Use when: You care about both precision and recall equally.
from sklearn.metrics import precision_score, recall_score, f1_score
print(f"Precision: {precision_score(y_true, y_pred):.3f}")
print(f"Recall: {recall_score(y_true, y_pred):.3f}")
print(f"F1: {f1_score(y_true, y_pred):.3f}")
Classification Report
Get all metrics at once:
from sklearn.metrics import classification_report
print(classification_report(y_true, y_pred))
precision recall f1-score support
class 0 0.95 0.98 0.96 950
class 1 0.72 0.56 0.63 50
accuracy 0.94 1000
ROC Curve and AUC
ROC Curve: Plot of True Positive Rate vs False Positive Rate at different thresholds.
AUC (Area Under Curve): Single number summarizing ROC.

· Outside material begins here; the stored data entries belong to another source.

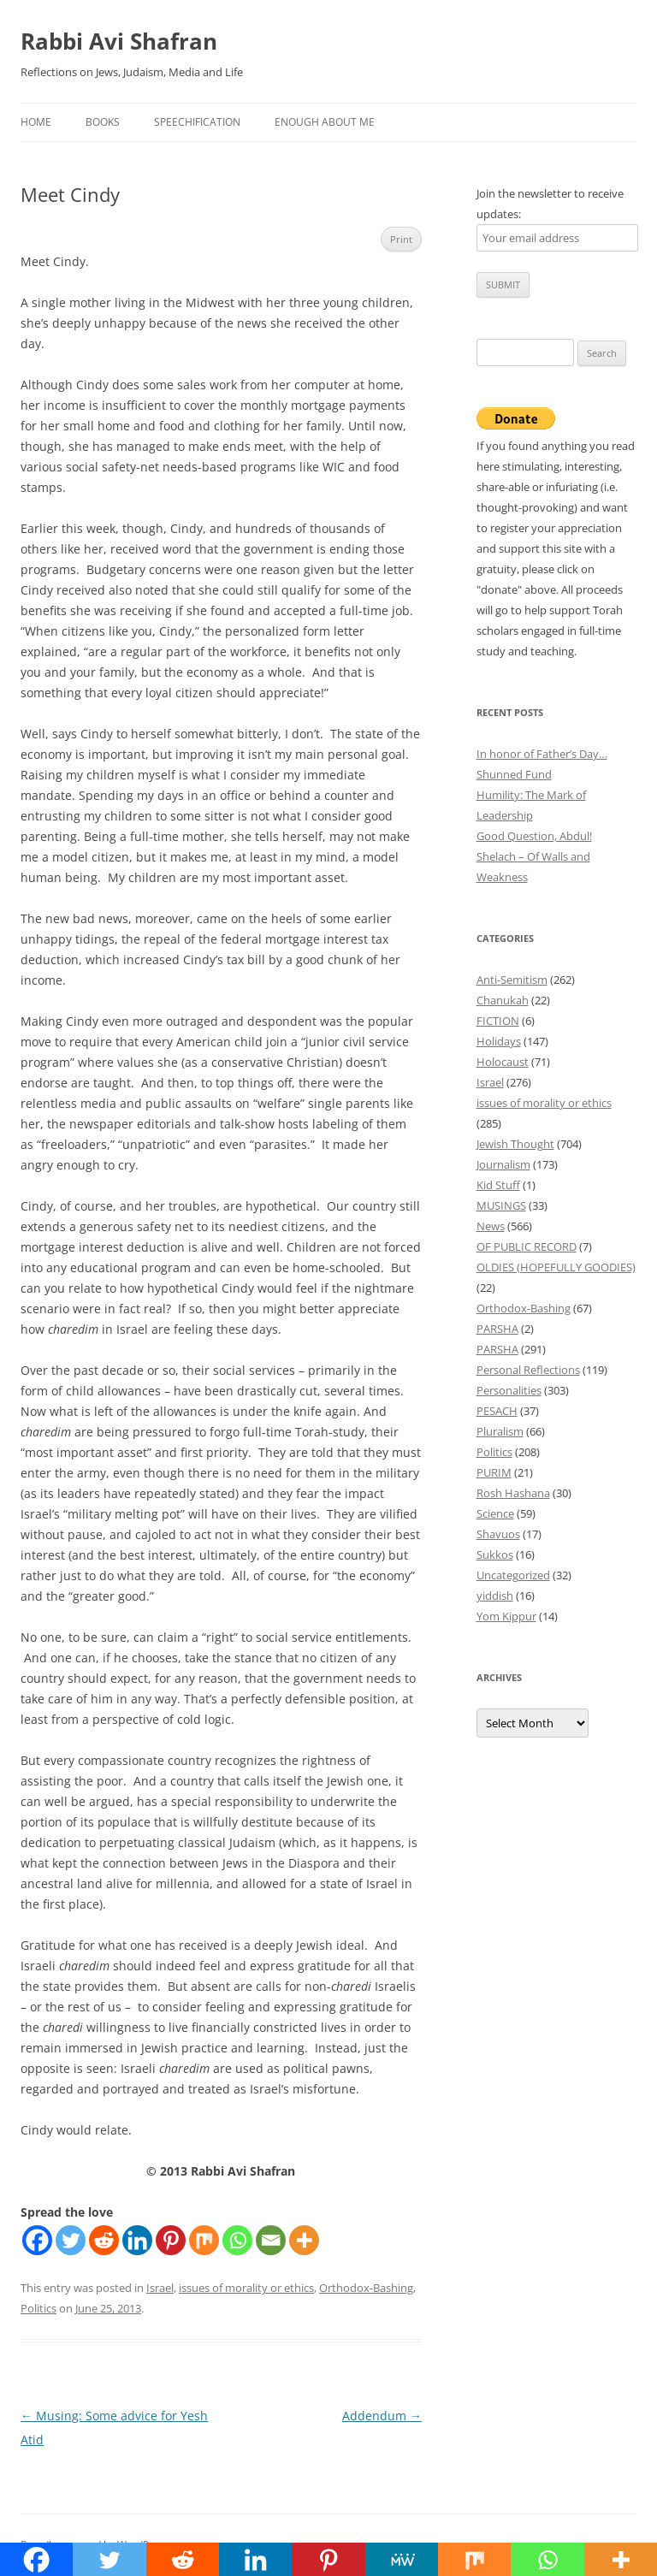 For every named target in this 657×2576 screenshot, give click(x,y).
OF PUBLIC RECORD (526, 1246)
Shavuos (498, 1534)
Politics (38, 2308)
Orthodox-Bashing (366, 2287)
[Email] (271, 2240)
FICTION (497, 1020)
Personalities (509, 1390)
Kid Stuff (498, 1185)
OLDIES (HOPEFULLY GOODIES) (556, 1267)
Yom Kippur (506, 1616)
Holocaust (502, 1061)
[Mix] (204, 2240)
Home (36, 122)
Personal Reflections (528, 1369)
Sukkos (494, 1554)
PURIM (494, 1472)
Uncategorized (513, 1575)
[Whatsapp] (237, 2240)
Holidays (498, 1041)
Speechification (197, 122)
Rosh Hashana (513, 1493)
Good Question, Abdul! (534, 836)
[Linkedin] (137, 2240)
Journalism (503, 1164)
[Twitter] (71, 2240)
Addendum (382, 2415)
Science (495, 1513)
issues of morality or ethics (246, 2287)
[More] (304, 2240)
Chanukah (502, 1000)
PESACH (497, 1410)
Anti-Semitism (512, 979)
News (490, 1226)
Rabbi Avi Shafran (119, 41)
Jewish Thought (515, 1144)
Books (103, 122)
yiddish (494, 1595)
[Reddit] (104, 2240)
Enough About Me (325, 122)
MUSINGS (501, 1205)
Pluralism (500, 1431)
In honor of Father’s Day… (541, 753)
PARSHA (497, 1328)
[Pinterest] (171, 2240)
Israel (160, 2287)
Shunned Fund (514, 774)
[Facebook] (37, 2240)
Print (401, 239) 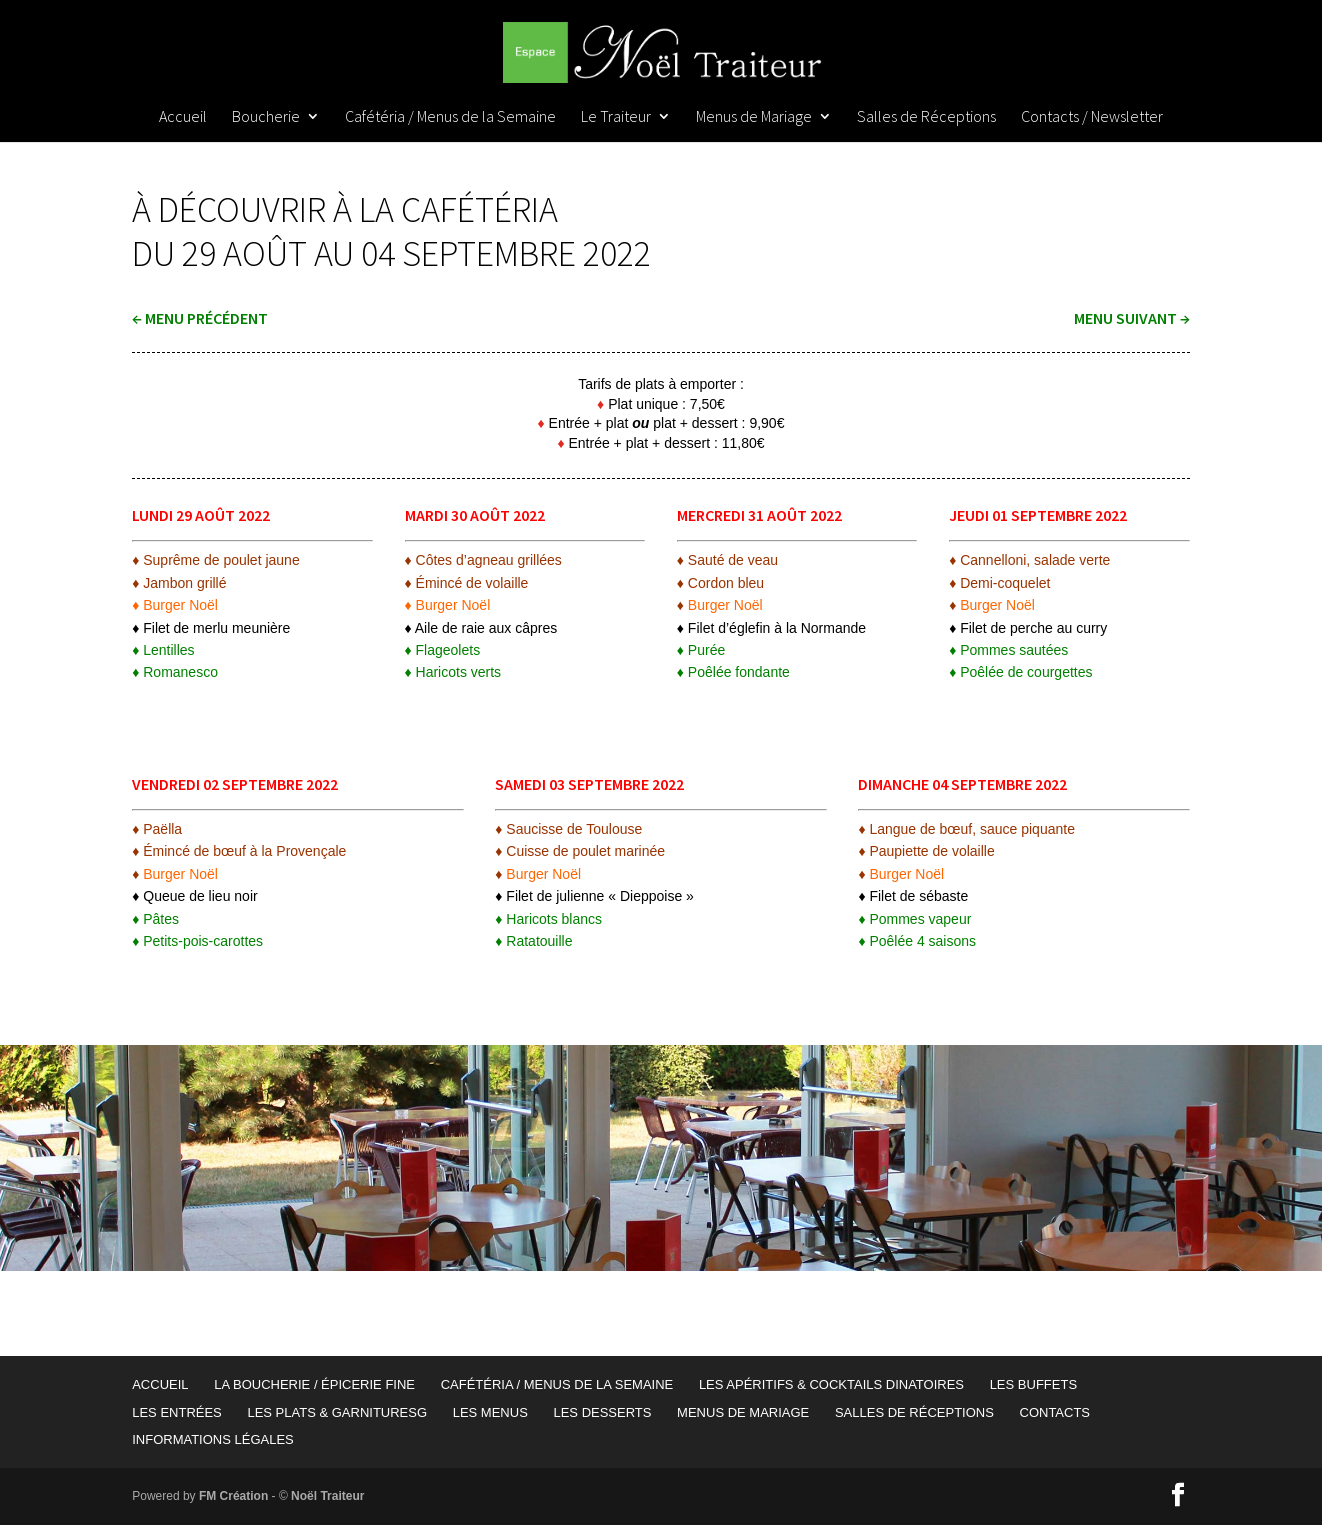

- AUC = 1.0: Perfect model
- AUC = 0.5: Random guessing
- AUC < 0.5: Worse than random
from sklearn.metrics import roc_auc_score, roc_curve
import matplotlib.pyplot as plt
# Get probabilities, not predictions
y_proba = model.predict_proba(X_test)[:, 1]
# AUC score
auc = roc_auc_score(y_true, y_proba)
print(f"AUC: {auc:.3f}")
# Plot ROC curve
fpr, tpr, _ = roc_curve(y_true, y_proba)
plt.plot(fpr, tpr)
plt.xlabel('False Positive Rate')
plt.ylabel('True Positive Rate')
plt.title(f'ROC Curve (AUC = {auc:.3f})')
plt.show()
Regression Metrics
Mean Absolute Error (MAE)
mae = mean(|predicted - actual|)
Average absolute difference. Easy to interpret.
Mean Squared Error (MSE)
mse = mean((predicted - actual)²)
Penalizes large errors more heavily.
Root Mean Squared Error (RMSE)
rmse = sqrt(mse)
Same units as target variable. Most commonly used.
R² Score
r2 = 1 - (sum of squared errors) / (total variance)
- R² = 1: Perfect predictions
- R² = 0: As good as predicting the mean
- R² < 0: Worse than predicting the mean!
from sklearn.metrics import mean_absolute_error, mean_squared_error, r2_score
import numpy as np
mae = mean_absolute_error(y_true, y_pred)
mse = mean_squared_error(y_true, y_pred)
rmse = np.sqrt(mse)
r2 = r2_score(y_true, y_pred)
print(f"MAE: {mae:.2f}")
print(f"RMSE: {rmse:.2f}")
print(f"R²: {r2:.3f}")
Which Metric to Use?
| Problem | Recommended Metric |
|---|---|
| Balanced classification | Accuracy, F1 |
| Imbalanced classification | F1, AUC, Precision/Recall |
| Ranking | AUC |
| Regression (normal errors) | RMSE, R² |
| Regression (with outliers) | MAE |
Quick Reference
from sklearn.metrics import (
accuracy_score,
precision_score,
recall_score,
f1_score,
roc_auc_score,
confusion_matrix,
classification_report,
mean_absolute_error,
mean_squared_error,
r2_score
)
Key Takeaway
Don't just report accuracy. Understand your problem:
- What's the cost of different errors?
- Is your data balanced?
- Do you need probabilities or hard predictions?
Choose metrics that match your real-world goals!